She, along with her family members, has had to attend numerous court hearings.
It has been nearly ten years since a 13-year-old girl was gangraped by six men in Lucknow in May 2005, in what came to be known as the Ashiana case.
Since then, she and her family members have attended numerous court hearings in pursuit of justice. Yet, the main accused of the case, has remained free all these years.
Gaurav Shukla, the main accused, also happens to be the nephew of former Samajwadi Party Member of Legislative Council Arun Shukla.
Mr Shukla had contested, and lost, the 2014 Lok Sabha elections on an SP ticket from Unnao.
Two other accused have died since the incident; two others were sentenced for 10 years and the third was sentenced to life imprisonment.
Soon after the incident, Gaurav claimed to be a juvenile, in a separate case filed by his co-accused against him. On the basis of this, the juvenile board declared him a juvenile in the gangrape case in October 2005.
Jalaj Gupta, the lawyer for the survivor, claimed that the accused used forged documents to hide his real age.
"We got a copy of the municipal birth certificate which shows his age was 18 years and two months at the time of the incident," says Mr Gupta. But the accused produced a transfer certificate from a local school, claiming he was born in 1989, and was 16 at the time of the rape.
The survivor hails from an impoverished family and did not even have money to afford a lawyer.

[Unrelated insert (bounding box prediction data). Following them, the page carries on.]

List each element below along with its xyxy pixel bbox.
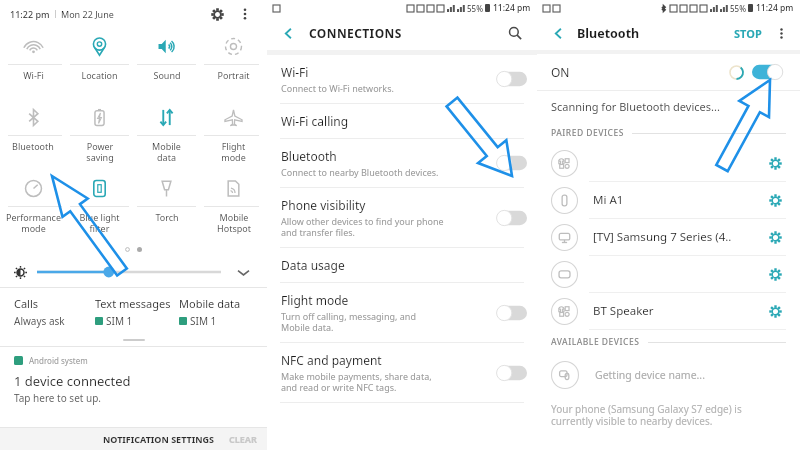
staticText: 1 device connected bbox=[14, 372, 131, 390]
button[interactable]: Wi-Fi toggle bbox=[493, 70, 527, 88]
staticText: Mi A1 bbox=[593, 192, 764, 208]
staticText: Mon 22 June bbox=[61, 8, 114, 20]
staticText: CLEAR bbox=[229, 433, 257, 445]
button[interactable]: Expand bbox=[233, 262, 253, 282]
staticText bbox=[593, 155, 764, 171]
staticText: Always ask bbox=[14, 314, 65, 328]
button[interactable]: Bluetooth bbox=[267, 139, 537, 187]
staticText: Connect to Wi-Fi networks. bbox=[281, 82, 394, 94]
staticText: Wi-Fi calling bbox=[281, 113, 349, 129]
staticText: Mobile data bbox=[152, 140, 181, 163]
button[interactable]: Flight mode bbox=[200, 99, 267, 135]
staticText: Mobile Hotspot bbox=[217, 211, 251, 234]
button[interactable]: Wi-Fi calling bbox=[267, 104, 537, 138]
staticText: Flight mode bbox=[281, 292, 349, 308]
staticText: Wi-Fi bbox=[281, 64, 309, 80]
button[interactable]: More options bbox=[772, 24, 790, 42]
button[interactable]: Portrait bbox=[200, 28, 267, 64]
button[interactable]: Text messages bbox=[95, 296, 179, 328]
staticText: Your phone (Samsung Galaxy S7 edge) is c… bbox=[551, 402, 742, 428]
button[interactable]: Device settings bbox=[764, 300, 786, 322]
button[interactable]: Device settings bbox=[537, 256, 800, 292]
staticText: Bluetooth bbox=[12, 140, 54, 152]
button[interactable]: Performance mode bbox=[0, 170, 66, 206]
button[interactable]: Bluetooth toggle bbox=[752, 63, 786, 81]
button[interactable]: Flight mode toggle bbox=[493, 304, 527, 322]
staticText: Blue light filter bbox=[79, 211, 120, 234]
button[interactable]: Mi A1 bbox=[537, 182, 800, 218]
button[interactable]: Search bbox=[503, 21, 527, 45]
button[interactable]: Back bbox=[547, 22, 569, 44]
button[interactable]: NFC and payment toggle bbox=[493, 364, 527, 382]
staticText: Bluetooth bbox=[281, 148, 337, 164]
staticText: Flight mode bbox=[221, 140, 246, 163]
button[interactable]: Bluetooth toggle bbox=[493, 154, 527, 172]
staticText: BT Speaker bbox=[593, 303, 764, 319]
button[interactable]: Sound bbox=[133, 28, 200, 64]
staticText: Getting device name... bbox=[595, 368, 705, 382]
staticText: ON bbox=[551, 64, 570, 80]
staticText: Scanning for Bluetooth devices... bbox=[551, 99, 720, 114]
staticText: Portrait bbox=[217, 69, 250, 81]
staticText: SIM 1 bbox=[106, 314, 133, 328]
button[interactable]: STOP bbox=[730, 26, 766, 41]
button[interactable]: Blue light filter bbox=[66, 170, 133, 206]
button[interactable]: Wi-Fi bbox=[0, 28, 66, 64]
staticText: Bluetooth bbox=[577, 25, 640, 42]
button[interactable]: Android system bbox=[0, 352, 267, 405]
staticText: SIM 1 bbox=[190, 314, 217, 328]
staticText: AVAILABLE DEVICES bbox=[551, 336, 640, 348]
button[interactable]: Device settings bbox=[537, 145, 800, 181]
button[interactable]: NOTIFICATION SETTINGS bbox=[97, 433, 221, 445]
button[interactable]: Device settings bbox=[764, 152, 786, 174]
staticText: 11:24 pm bbox=[756, 2, 794, 14]
staticText: Data usage bbox=[281, 257, 345, 273]
button[interactable]: Flight mode bbox=[267, 283, 537, 342]
staticText: NOTIFICATION SETTINGS bbox=[103, 433, 215, 445]
button[interactable]: Phone visibility bbox=[267, 188, 537, 247]
staticText: CONNECTIONS bbox=[309, 25, 402, 41]
staticText: Tap here to set up. bbox=[14, 391, 102, 405]
button[interactable]: Back bbox=[277, 22, 299, 44]
button[interactable]: Brightness bbox=[37, 265, 221, 279]
button[interactable]: Mobile Hotspot bbox=[200, 170, 267, 206]
button[interactable]: Device settings bbox=[764, 226, 786, 248]
button[interactable]: Torch bbox=[133, 170, 200, 206]
button[interactable]: BT Speaker bbox=[537, 293, 800, 329]
button[interactable]: Power saving bbox=[66, 99, 133, 135]
button[interactable]: More options bbox=[235, 4, 255, 24]
staticText: Wi-Fi bbox=[23, 69, 44, 81]
staticText: [TV] Samsung 7 Series (4.. bbox=[593, 229, 764, 245]
staticText: Power saving bbox=[86, 140, 114, 163]
button[interactable]: Bluetooth bbox=[0, 99, 66, 135]
button[interactable]: Calls bbox=[14, 296, 95, 328]
button[interactable]: Phone visibility toggle bbox=[493, 209, 527, 227]
button[interactable]: Device settings bbox=[764, 189, 786, 211]
button[interactable]: Settings bbox=[205, 2, 229, 26]
staticText: STOP bbox=[734, 26, 762, 41]
button[interactable]: [TV] Samsung 7 Series (4.. bbox=[537, 219, 800, 255]
staticText: Mobile data bbox=[179, 296, 241, 311]
staticText: Turn off calling, messaging, and Mobile … bbox=[281, 310, 416, 333]
button[interactable]: Mobile data bbox=[179, 296, 259, 328]
button[interactable]: ON bbox=[537, 54, 800, 90]
staticText: Make mobile payments, share data, and re… bbox=[281, 370, 432, 393]
staticText: 11:22 pm bbox=[10, 8, 50, 20]
staticText: Location bbox=[81, 69, 118, 81]
staticText: 11:24 pm bbox=[493, 2, 531, 14]
button[interactable]: NFC and payment bbox=[267, 343, 537, 402]
staticText: Performance mode bbox=[6, 211, 61, 234]
staticText: Phone visibility bbox=[281, 197, 366, 213]
button[interactable]: CLEAR bbox=[221, 433, 267, 445]
button[interactable]: Wi-Fi bbox=[267, 55, 537, 103]
button[interactable]: Device settings bbox=[764, 263, 786, 285]
button[interactable]: Location bbox=[66, 28, 133, 64]
staticText: 55% bbox=[730, 3, 746, 14]
button[interactable]: Getting device name... bbox=[537, 354, 800, 396]
staticText: Text messages bbox=[95, 296, 171, 311]
staticText: Android system bbox=[29, 355, 88, 366]
staticText: Connect to nearby Bluetooth devices. bbox=[281, 166, 439, 178]
button[interactable]: Data usage bbox=[267, 248, 537, 282]
button[interactable]: Mobile data bbox=[133, 99, 200, 135]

"We had to collect donations to help her," said Madhu Garg, the President of the All India Democratic Women's Association's state unit.

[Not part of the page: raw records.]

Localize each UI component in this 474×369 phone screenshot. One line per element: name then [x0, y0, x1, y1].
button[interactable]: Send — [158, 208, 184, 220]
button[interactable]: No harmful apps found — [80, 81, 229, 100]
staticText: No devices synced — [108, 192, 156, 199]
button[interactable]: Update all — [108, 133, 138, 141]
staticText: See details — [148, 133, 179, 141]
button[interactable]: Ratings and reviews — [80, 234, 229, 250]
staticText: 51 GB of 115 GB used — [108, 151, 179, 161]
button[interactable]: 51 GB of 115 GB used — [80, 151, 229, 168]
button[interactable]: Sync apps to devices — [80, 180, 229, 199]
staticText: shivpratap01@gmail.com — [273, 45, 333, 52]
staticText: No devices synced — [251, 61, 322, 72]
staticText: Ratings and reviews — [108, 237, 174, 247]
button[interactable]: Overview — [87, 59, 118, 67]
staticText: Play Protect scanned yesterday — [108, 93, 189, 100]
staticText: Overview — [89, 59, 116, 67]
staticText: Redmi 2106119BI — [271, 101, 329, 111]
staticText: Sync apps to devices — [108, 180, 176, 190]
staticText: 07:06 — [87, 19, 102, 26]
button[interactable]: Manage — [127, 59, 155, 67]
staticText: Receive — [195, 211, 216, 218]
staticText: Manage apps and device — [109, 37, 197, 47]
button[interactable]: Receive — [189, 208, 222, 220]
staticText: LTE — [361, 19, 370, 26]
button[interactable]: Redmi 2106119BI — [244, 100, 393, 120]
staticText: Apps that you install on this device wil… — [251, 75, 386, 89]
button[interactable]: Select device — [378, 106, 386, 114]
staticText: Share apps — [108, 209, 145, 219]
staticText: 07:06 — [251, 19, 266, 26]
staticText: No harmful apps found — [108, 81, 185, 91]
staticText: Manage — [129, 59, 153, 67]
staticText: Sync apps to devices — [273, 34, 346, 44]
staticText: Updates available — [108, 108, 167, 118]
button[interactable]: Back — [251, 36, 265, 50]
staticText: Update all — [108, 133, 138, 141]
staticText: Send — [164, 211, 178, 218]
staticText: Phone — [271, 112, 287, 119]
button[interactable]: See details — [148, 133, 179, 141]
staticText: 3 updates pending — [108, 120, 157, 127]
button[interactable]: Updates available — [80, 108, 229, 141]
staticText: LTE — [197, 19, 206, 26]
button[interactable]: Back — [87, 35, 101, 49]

In 2006, they filed an appeal against the juvenile board's order. This case dragged on for four years and in 2010, the court quashed the juvenile board's order.

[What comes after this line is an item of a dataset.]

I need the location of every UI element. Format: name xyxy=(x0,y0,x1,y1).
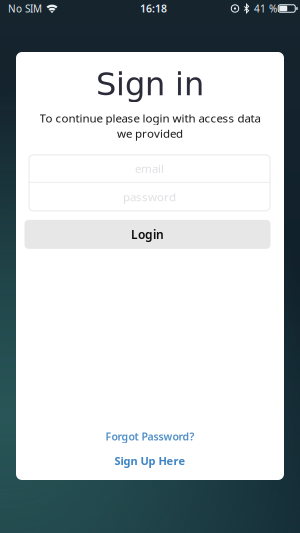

It took the juvenile board three years to decide whether Gaurav was not a juvenile. Incidentally, one of the witnesses testifying against him was the principal of the school whose certificate Gaurav allegedly forged.
Between 2013 and 2014, the board declared twice that Gaurav was not a juvenile at the time of the rape. Both times, the accused appealed against the order.
Terming the process a travesty of justice, IB Singh, a senior lawyer from Lucknow, said, "While the accused took advantages of the loopholes in the judicial system, the state government did nothing to help the survivor. They did not even assign her a special counsel".
The case has now been transferred to a fast track court in Lucknow, which was constituted under the new rape laws formed after the Delhi gang-rape case. Ironically, its first hearing could not take place as the lawyers were on strike. (Gang-Raped, Burnt With Cigarettes, Her Hope for Justice Now Fast-Tracked
While the accused is now a married man, the girl has been living in ignominy for all these years. But she still hopes to start her life anew.
"The day I get justice, that will mark the beginning of a new life for me," she says.